GIVEN INFORMATION Block Start

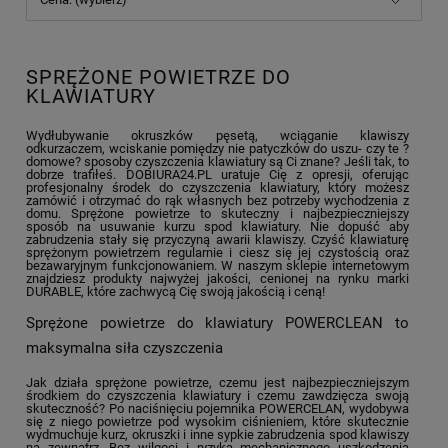
SPRĘŻONE POWIETRZE DO
KLAWIATURY
Wydłubywanie okruszków pęsetą, wciąganie klawiszy
odkurzaczem, wciskanie pomiędzy nie patyczków do uszu- czy te ?
domowe? sposoby czyszczenia klawiatury są Ci znane? Jeśli tak, to
dobrze trafiłeś. DOBIURA24.PL uratuje Cię z opresji, oferując
profesjonalny środek do czyszczenia klawiatury, który możesz
zamówić i otrzymać do rąk własnych bez potrzeby wychodzenia z
domu. Sprężone powietrze to skuteczny i najbezpieczniejszy
sposób na usuwanie kurzu spod klawiatury. Nie dopuść aby
zabrudzenia stały się przyczyną awarii klawiszy. Czyść klawiaturę
sprężonym powietrzem regularnie i ciesz się jej czystością oraz
bezawaryjnym funkcjonowaniem. W naszym sklepie internetowym
znajdziesz produkty najwyżej jakości, cenionej na rynku marki
DURABLE, które zachwycą Cię swoją jakością i ceną!
Sprężone powietrze do klawiatury POWERCLEAN to
maksymalna siła czyszczenia
Jak działa sprężone powietrze, czemu jest najbezpieczniejszym
środkiem do czyszczenia klawiatury i czemu zawdzięcza swoją
skuteczność? Po naciśnięciu pojemnika POWERCELAN, wydobywa
się z niego powietrze pod wysokim ciśnieniem, które skutecznie
wydmuchuje kurz, okruszki i inne sypkie zabrudzenia spod klawiszy
na zewnątrz. Bez wilgoci i ryzyka mechanicznego uszkodzenia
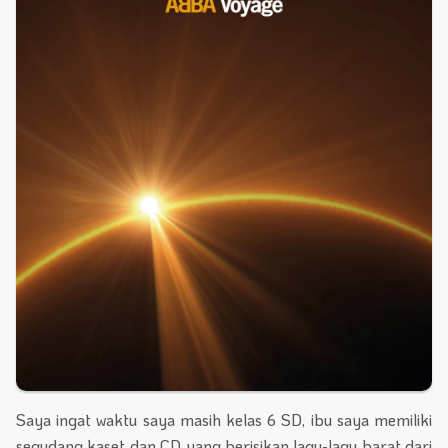
Saya ingat waktu saya masih kelas 6 SD, ibu saya memiliki
segudang kaset dan CD yang berisikan lagu-lagu barat dari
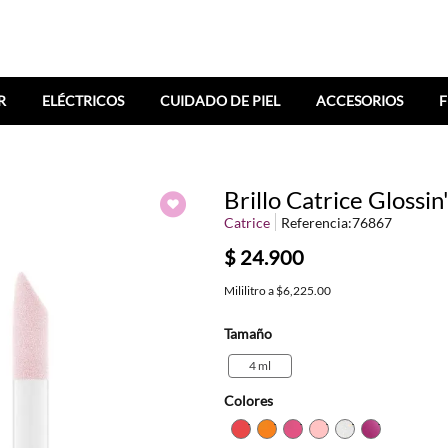
R
ELÉCTRICOS
CUIDADO DE PIEL
ACCESORIOS
F
Brillo Catrice Glossi
Catrice
Referencia
:
76867
$
24
.
900
Mililitro
a
$6,225.00
Tamaño
4 ml
Colores
TEXTURA_4059729419613
TEXTURA_4059729419
TEXTURA_40597294
TEXTURA_40597
TEXTURA_40
TEXTURA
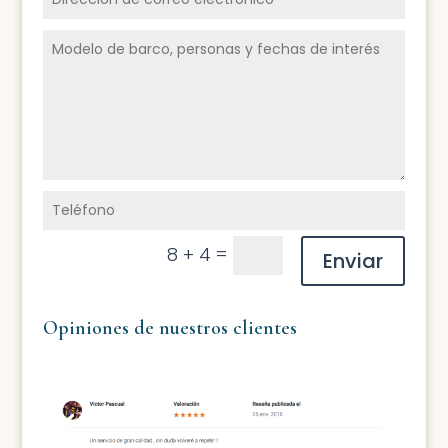
=
8 + 4
Enviar
Opiniones de nuestros clientes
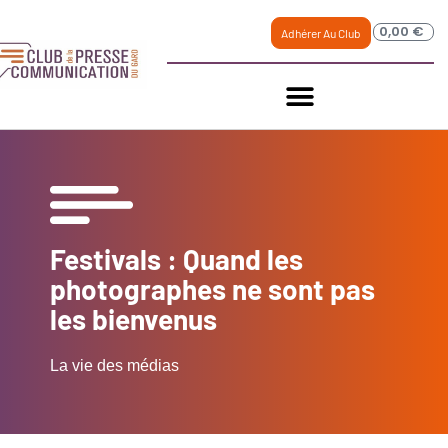
0,00
€
Adhérer Au Club
Festivals : Quand les
photographes ne sont pas
les bienvenus
La vie des médias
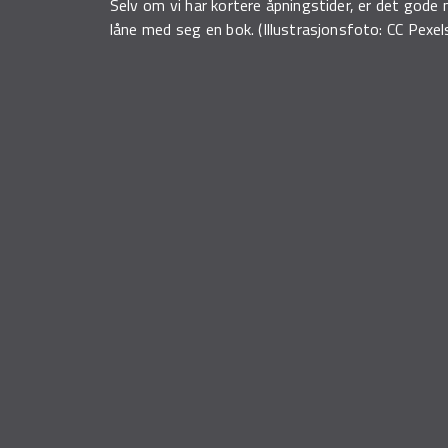
Selv om vi har kortere åpningstider, er det gode 
låne med seg en bok. (Illustrasjonsfoto: CC Pex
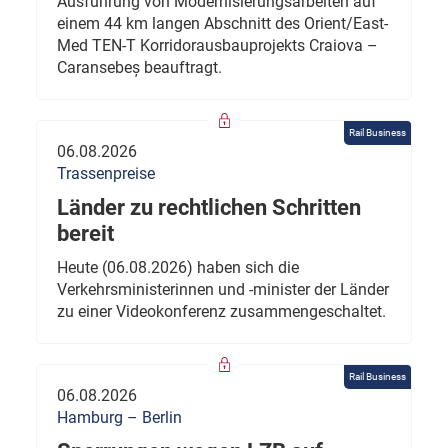
Ausführung von Modernisierungsarbeiten auf
einem 44 km langen Abschnitt des Orient/East-
Med TEN-T Korridorausbauprojekts Craiova –
Caransebeș beauftragt.
Rail Business
06.08.2026
Trassenpreise
Länder zu rechtlichen Schritten
bereit
Heute (06.08.2026) haben sich die
Verkehrsministerinnen und -minister der Länder
zu einer Videokonferenz zusammengeschaltet.
Rail Business
06.08.2026
Hamburg – Berlin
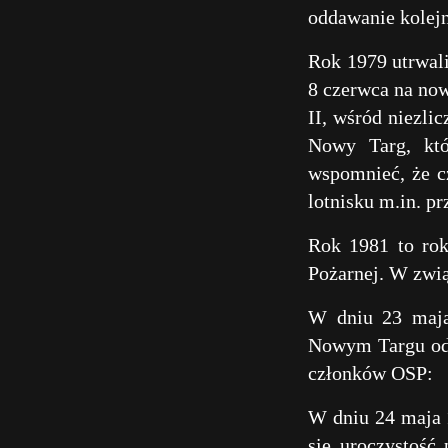
oddawanie kolejn
Rok 1979 utrwal
8 czerwca na now
II, wśród niezl
Nowy Targ, któ
wspomnieć, że c
lotnisku m.in. p
Rok 1981 to rok
Pożarnej. W zwi
W dniu 23 maja
Nowym Targu odb
członków OSP:
W dniu 24 maja 
się uroczystość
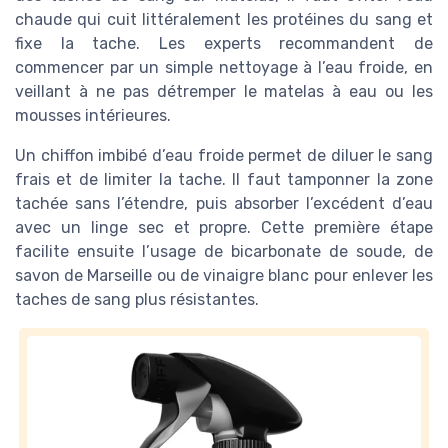
chaude qui cuit littéralement les protéines du sang et
fixe la tache. Les experts recommandent de
commencer par un simple nettoyage à l’eau froide, en
veillant à ne pas détremper le matelas à eau ou les
mousses intérieures.
Un chiffon imbibé d’eau froide permet de diluer le sang
frais et de limiter la tache. Il faut tamponner la zone
tachée sans l’étendre, puis absorber l’excédent d’eau
avec un linge sec et propre. Cette première étape
facilite ensuite l’usage de bicarbonate de soude, de
savon de Marseille ou de vinaigre blanc pour enlever les
taches de sang plus résistantes.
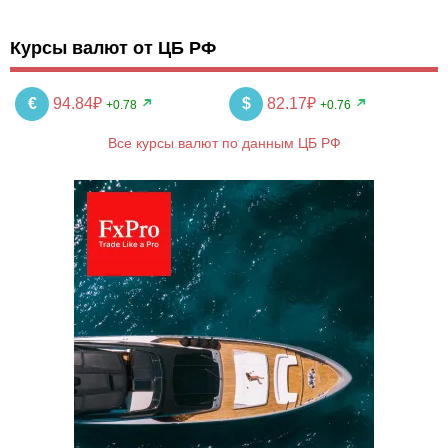
Курсы валют от ЦБ РФ
€
94.84₽
$
82.17₽
+0.78
+0.76
Все курсы валют по данным ЦБ РФ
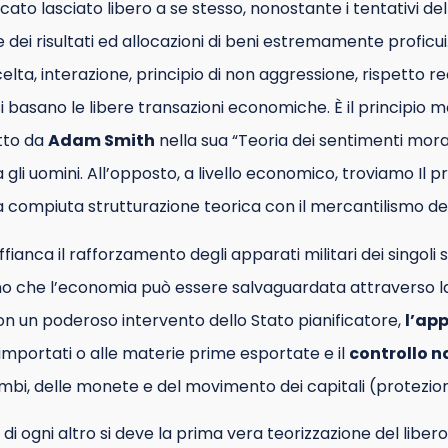
cato lasciato libero a se stesso, nonostante i tentativi d
e dei risultati ed allocazioni di beni estremamente proficu
celta, interazione, principio di non aggressione, rispetto 
 si basano le libere transazioni economiche. È il principio m
itto da
Adam Smith
nella sua “Teoria dei sentimenti moral
a gli uomini. All’opposto, a livello economico, troviamo Il 
compiuta strutturazione teorica con il mercantilismo del X
fianca il rafforzamento degli apparati militari dei singoli st
no che l’economia può essere salvaguardata attraverso la 
on un poderoso intervento dello Stato pianificatore,
l’app
i importati o alle materie prime esportate e il
controllo n
ambi, delle monete e del movimento dei capitali (protezi
 di ogni altro si deve la prima vera teorizzazione del liber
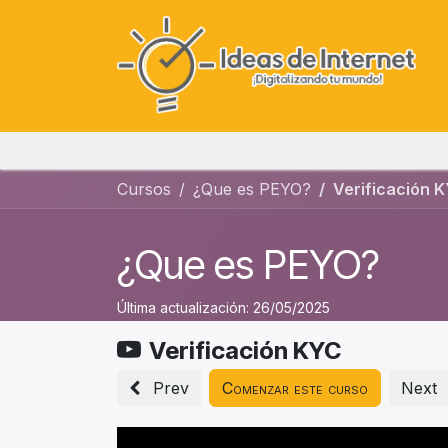
Ir al contenido
Cursos
¿Que es PEYO?
Verificación 
¿Que es PEYO?
Última actualización:
26/05/2025
Verificación KYC
Prev
Comenzar este curso
Next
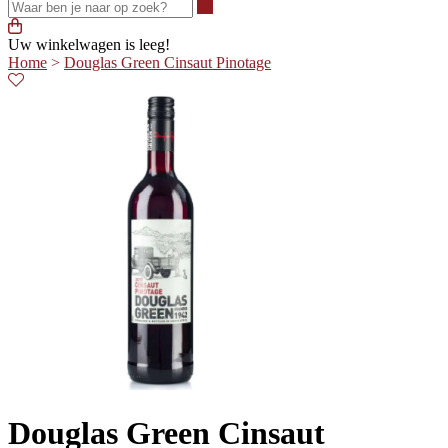
Waar ben je naar op zoek?
Uw winkelwagen is leeg!
Home
>
Douglas Green Cinsaut Pinotage
Douglas Green Cinsaut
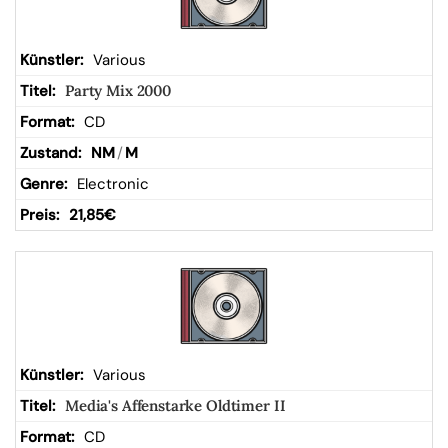
Various
Party Mix 2000
CD
NM
/
M
Electronic
21,85
€
Various
Media's Affenstarke Oldtimer II
CD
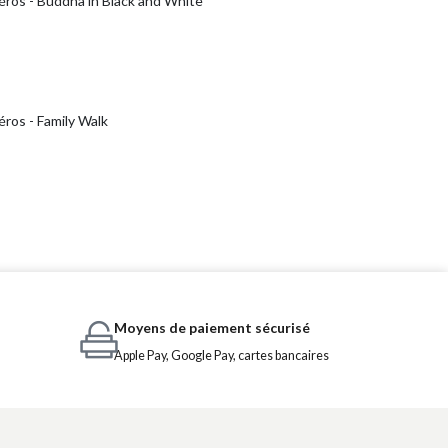
éros - Buddha in Black and White
ros - Family Walk
Moyens de paiement sécurisé
Apple Pay, Google Pay, cartes bancaires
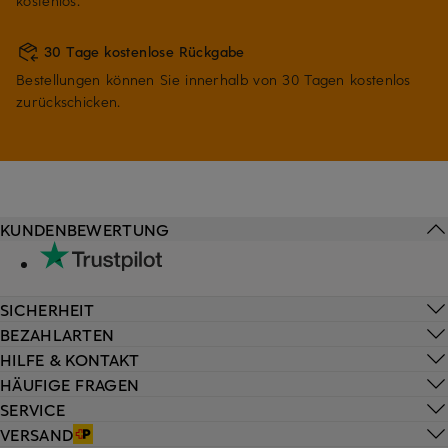
kostenlos.
30 Tage kostenlose Rückgabe
Bestellungen können Sie innerhalb von 30 Tagen kostenlos
zurückschicken.
KUNDENBEWERTUNG
SICHERHEIT
BEZAHLARTEN
HILFE & KONTAKT
HÄUFIGE FRAGEN
SERVICE
VERSAND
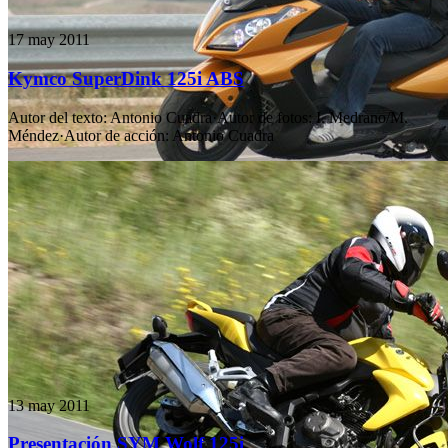
17 may 2011
Kymco SuperDink 125i ABS
Autor del texto
:
Antonio Cuadra
·
Autor de fotos
:
I. Medrano/M.
Méndez
·
Autor de acción
:
Antonio Cuadra
13 may 2011
Presentación SYM Wolf 125i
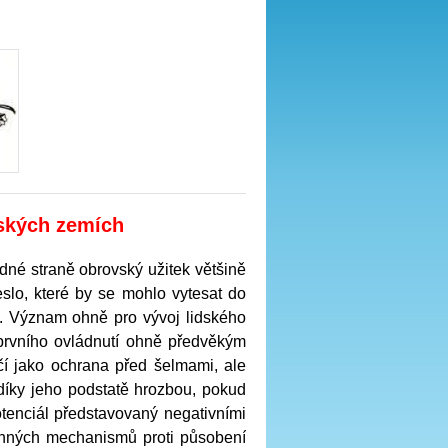
kých zemích
dné straně obrovský užitek většině
slo, které by se mohlo vytesat do
“. Význam ohně pro vývoj lidského
d prvního ovládnutí ohně předvěkým
čí jako ochrana před šelmami, ale
díky jeho podstatě hrozbou, pokud
otenciál představovaný negativními
ranných mechanismů proti působení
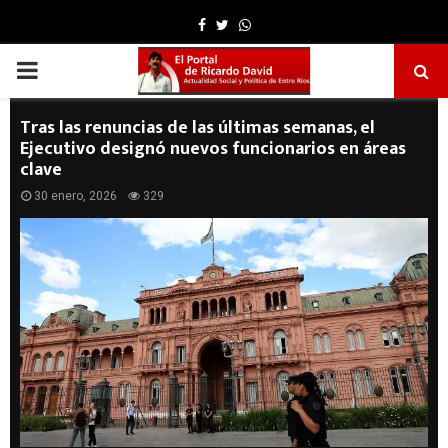
Facebook
Twitter
Whatsapp
PRIMARY
MENU
Tras las renuncias de las últimas semanas, el
Ejecutivo designó nuevos funcionarios en áreas
clave
30 enero, 2026
329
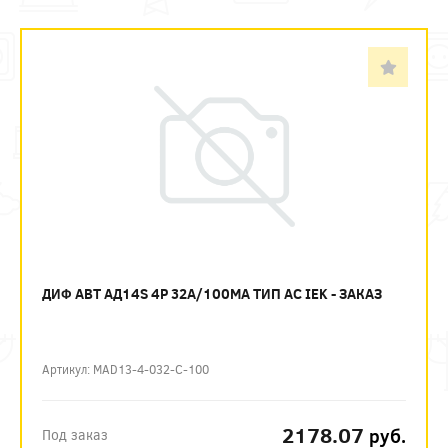
ДИФ АВТ АД14S 4P 32А/100МА ТИП AC IEK - ЗАКАЗ
Артикул: MAD13-4-032-C-100
2178.07
руб.
Под заказ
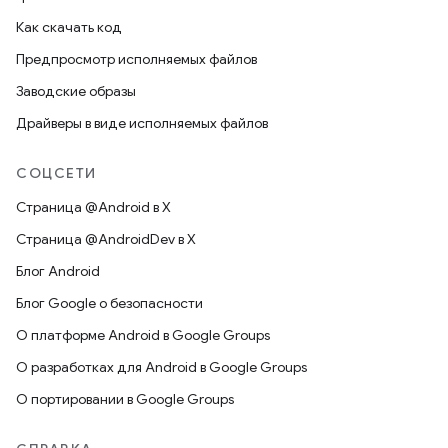
Как скачать код
Предпросмотр исполняемых файлов
Заводские образы
Драйверы в виде исполняемых файлов
СОЦСЕТИ
Страница @Android в X
Страница @AndroidDev в X
Блог Android
Блог Google о безопасности
О платформе Android в Google Groups
О разработках для Android в Google Groups
О портировании в Google Groups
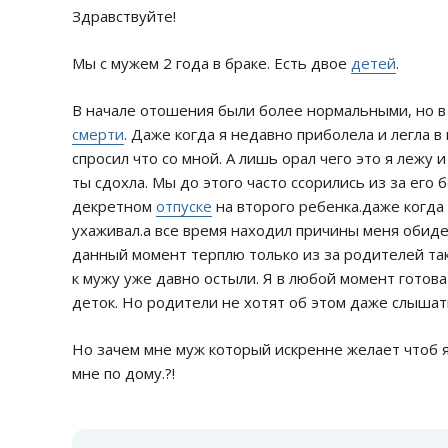
Здравствуйте!
Мы с мужем 2 года в браке. Есть двое
детей
.
В начале отошения были более нормальными, но в
смерти
. Даже когда я недавно приболела и легла в
спросил что со мной. А лишь орал чего это я лежу 
ты сдохла. Мы до этого часто ссорились из за его
декретном
отпуске
на второго ребенка.даже когда
ухаживал.а все время находил причины меня обиде
данный момент терплю только из за родителей так
к мужу уже давно остыли. Я в любой момент готова
деток. Но родители не хотят об этом даже слышат
Но зачем мне муж который искренне желает чтоб я
мне по дому.?!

GIVEN INFORMATION Block End

REQUIRED WORK
Your task is to say how many lines in the entries above contain the word "Блог". Please write only the number.

THE ANSWER
2